:: EXERCISE DESCRIPTION ::
Print, in exact form, the lines below from the one containing "Jedna od čestih" through the one containing "odnosi se na", and omit all others.

:: EXERCISE MATERIALS ::
•••
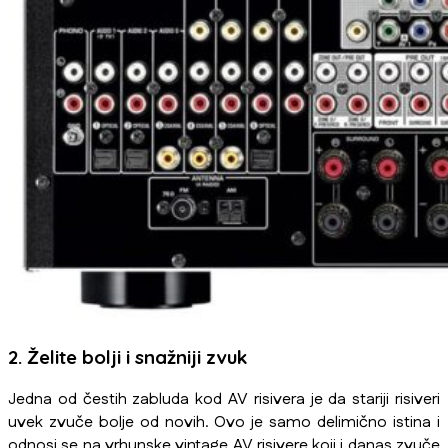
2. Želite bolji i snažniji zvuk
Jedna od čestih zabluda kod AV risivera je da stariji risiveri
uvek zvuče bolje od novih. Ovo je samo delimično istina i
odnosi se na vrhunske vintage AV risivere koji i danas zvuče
•••
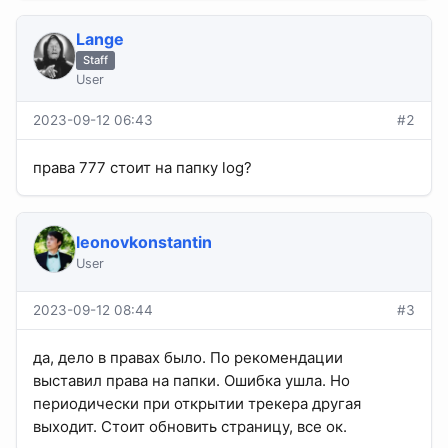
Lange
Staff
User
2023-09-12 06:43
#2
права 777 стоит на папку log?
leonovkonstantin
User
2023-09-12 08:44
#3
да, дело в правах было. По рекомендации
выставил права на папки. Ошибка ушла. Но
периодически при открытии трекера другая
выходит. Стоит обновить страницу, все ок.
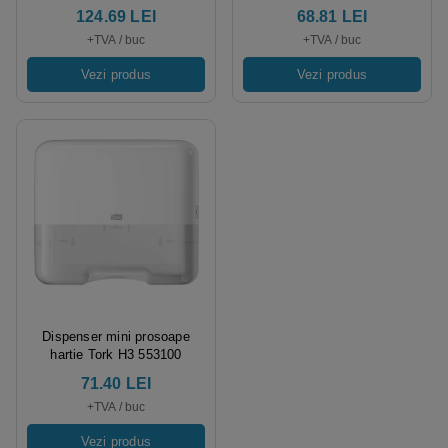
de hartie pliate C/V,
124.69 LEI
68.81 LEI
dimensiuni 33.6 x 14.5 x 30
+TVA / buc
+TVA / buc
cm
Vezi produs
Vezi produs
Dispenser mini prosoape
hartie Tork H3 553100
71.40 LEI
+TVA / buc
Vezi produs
•••
:: REPLY TO THE TASK ::
Jedna od čestih zabluda kod AV risivera je da stariji risiveri
uvek zvuče bolje od novih. Ovo je samo delimično istina i
odnosi se na vrhunske vintage AV risivere koji i danas zvuče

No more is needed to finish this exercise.